The folks who decide how we gather and protect the Chesapeake Bay's bounty may need to borrow Capt. Jack Sparrow's wacky compass to keep their bearings.
Clearly, the headline-grabbing activities of poachers last year and this year have presented the state and its fisheries managers with a window of opportunity to make sweeping changes that address sustainability, accountability and enforceability, not only on the commercial side but on the recreational side, too. But given the attention span of our lawmakers, that window won't be open very long.
Recognizing the potential for a sea change, the Maryland Watermen's Association made the first move, hiring Pete Jensen to help protect its interests. The long-time Department of Natural Resources official ended his ties with state government in 2005 amid concerns that he was too cozy with the commercial industry.
That perception hasn't changed in the recreational and conservation communities, which were flabbergasted by the news. From experience, they know Jensen knows how things work, has the instincts of a riverboat gambler and the nerve of a man playing with the house's money.
Jensen is expected to help the watermen negotiate the transition to a new form of blue crab management, which right now seems mired in the usual swamp of suspicion.
A ballyhooed deal between the watermen, DNR and the Environmental Defense Fund to hammer out a crab deal most likely will end in August after a year of frustration and failure. EDF was paid $500,000 to coax the watermen to accept a catch shares program: DNR would give each licensed crabber a guaranteed piece of the bay-wide quota, which could be used or sold.
But the watermen mistrust catch shares, fearing a few deep-pocket interests will buy out the little guys. And no one has proven it can work here because while the winter survey provides an accurate picture of how many crabs we have to start with, the harvest reports submitted by watermen are grossly inaccurate. How can you give someone a share of something when you don't know how much you have?
Once Jensen gets whatever he can for the crabbers he might be called upon to lend his expertise on striped bass, another species sure to be debated again this year.
It's clear that lots of recreational anglers would like to see all commercial striped bass nets banned from the bay.

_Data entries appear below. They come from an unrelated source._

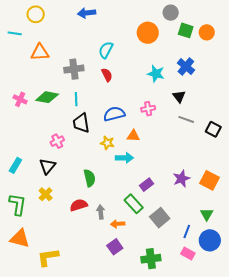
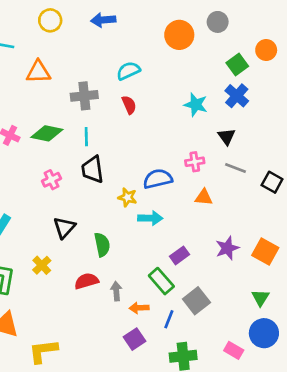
yellow circle: (36, 14) -> (50, 20), moved
green square: (186, 30) -> (237, 64), moved, turned 35
orange circle: (148, 33) -> (179, 35), moved
cyan semicircle: (106, 50) -> (128, 71), turned 36
pink cross: (148, 109) -> (195, 162), moved
blue semicircle: (114, 114) -> (158, 179), moved
orange triangle: (133, 136) -> (204, 197), moved
pink cross: (57, 141) -> (51, 180), moved
black triangle: (47, 166) -> (64, 228), moved
blue line: (187, 231) -> (169, 319), moved

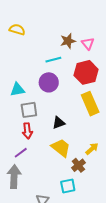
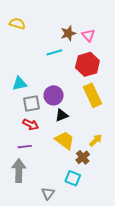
purple circle: (49, 82) -> (54, 95), moved
red arrow: (27, 131) -> (31, 124), turned -56
purple line: (21, 153) -> (25, 147), turned 32
cyan square: (68, 186) -> (73, 178), turned 35

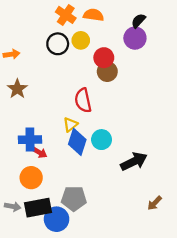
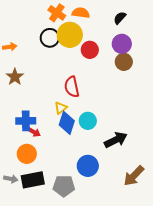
purple circle: (135, 38) -> (122, 44), moved
yellow circle: (81, 40) -> (70, 35), size x1.6
brown circle: (107, 72) -> (124, 62), moved
gray pentagon: (74, 198) -> (64, 186), moved
brown arrow: (155, 203) -> (134, 176), size x1.6
blue circle: (57, 219) -> (88, 166), moved

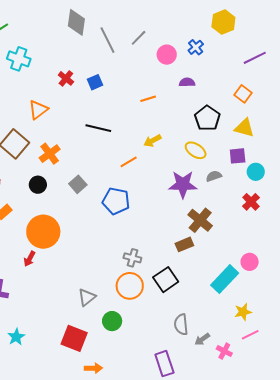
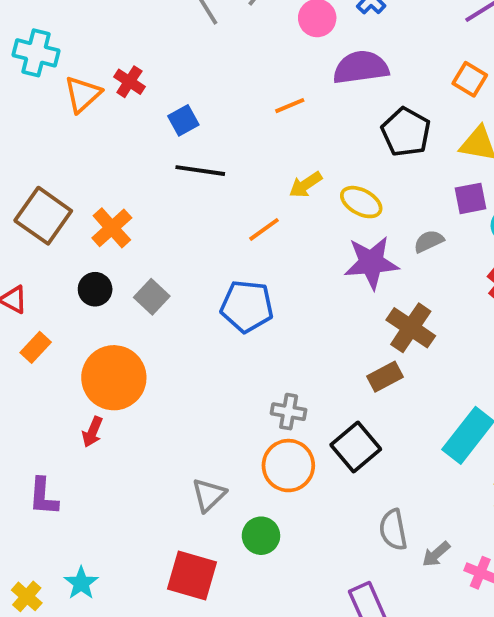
blue square: (95, 82) -> (183, 120), moved
purple semicircle: (187, 82) -> (361, 67), size x1.8
orange triangle: (38, 110) -> (83, 94), moved
yellow ellipse: (196, 150) -> (361, 202), moved
gray square: (78, 184) -> (152, 297), moved

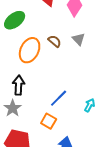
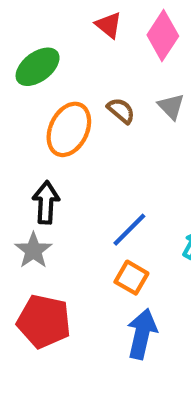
orange square: (49, 121) -> (131, 278), moved

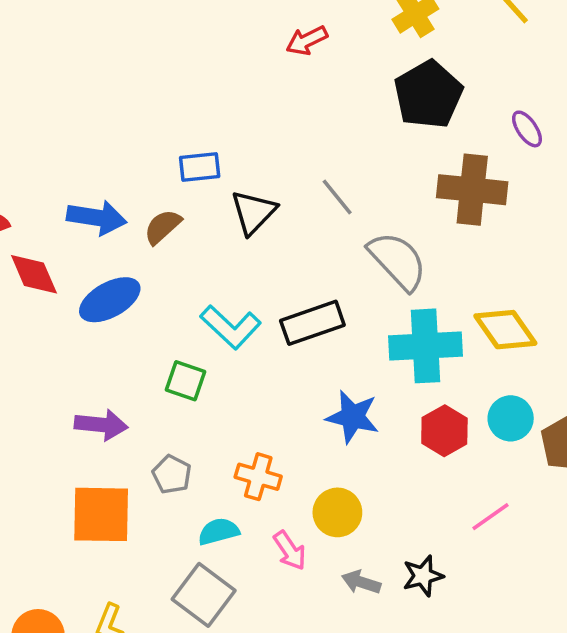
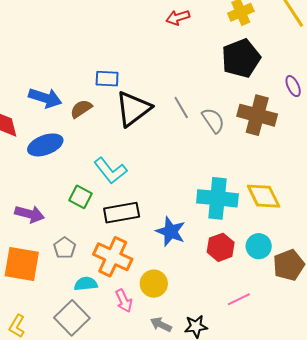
black triangle: (253, 212) -> (133, 109), size x1.4
gray semicircle: (398, 261) -> (213, 120), moved, size x0.7
black rectangle: (312, 323) -> (122, 213), moved
orange cross: (258, 477) -> (113, 257), size x1.5

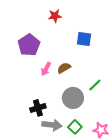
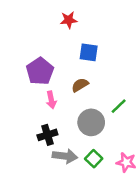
blue square: (84, 39) -> (89, 52), moved
purple pentagon: (29, 45) -> (40, 71), moved
pink arrow: (46, 69) -> (51, 100), moved, turned -40

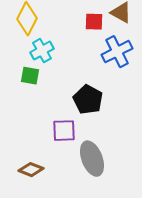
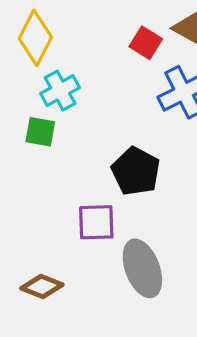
red square: (94, 22) -> (146, 43), turned 30

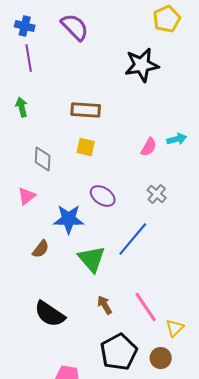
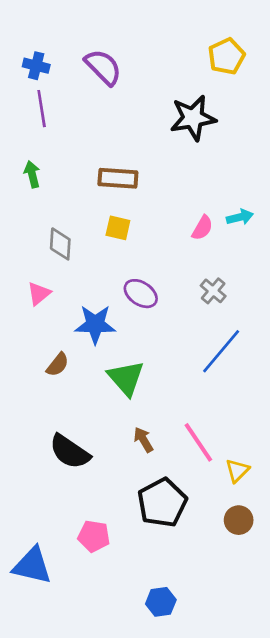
blue line: (133, 239) -> (221, 351), moved
brown circle: (161, 358) -> (239, 520), moved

An online petition has collected nearly 6,000 signatures from people asking DNR to eliminate gill nets, fyke nets, drift nets — everything but hairnets.
That's not likely to happen and I'll give you one good reason: Barbara Mikulski.
The state's senior senator is a formidable force on the bay. I'm talking gale-force, you-can't-shout-over-this power. Federal money to pay for bay restoration and oyster projects and to support the state's watermen flows through her.
If you think she's going to allow the commercial striped bass industry to be destroyed without a shred of evidence that eliminating nets will stop poaching or improve the fish population, I've got a leaky skipjack to sell you.
And if for some strange reason the good senator remains on the sidelines, there's the General Assembly to be reckoned with. Good luck getting the votes to throw people out of work in this economy.
So, short of coming up with the millions needed to hire and train more Natural Resources Police officers and giving them back their surveillance helicopter, what are lawmakers to do?
My guess is the state will opt for 21st century technology.
Translation? Requiring all watermen to have transponders on their boats that to track them while they fish, crab or oyster.
Think of it, a fishing boat leaves Rock Hall and at the NRP communications and dispatch center at Sandy Point State Park a marker appears on the big screen with the boat's ID. The boat enters closed waters, a sanctuary or is fishing when it shouldn't be and the cops know it.
The National Oceanic and Atmospheric Administration requires a vessel monitoring system (VMS) on more than 5,000 commercial boats fishing for specific species in federal waters.
Special Agent Logan Gregory of NOAA's Office of Law Enforcement says the 23-year old system is "a deterrent" to fishing in closed areas and fishing out of season. It also helps managers keep track of the level of fishing activity.
The $3,000 units not only transmit information, they also receive messages from NOAA about closures and warnings when they stray into forbidden areas. The data is protected by federal law to prevent one commercial fisherman from acquiring proprietary information about another, Gregory says.
The fisherman must pay for the device, but NOAA has a grant program that reimburses the buyer for the cost of one unit. Maryland might have to find the money to offer a similar program.
Paging Barbara Mikulski. Please pick up the white courtesy phone.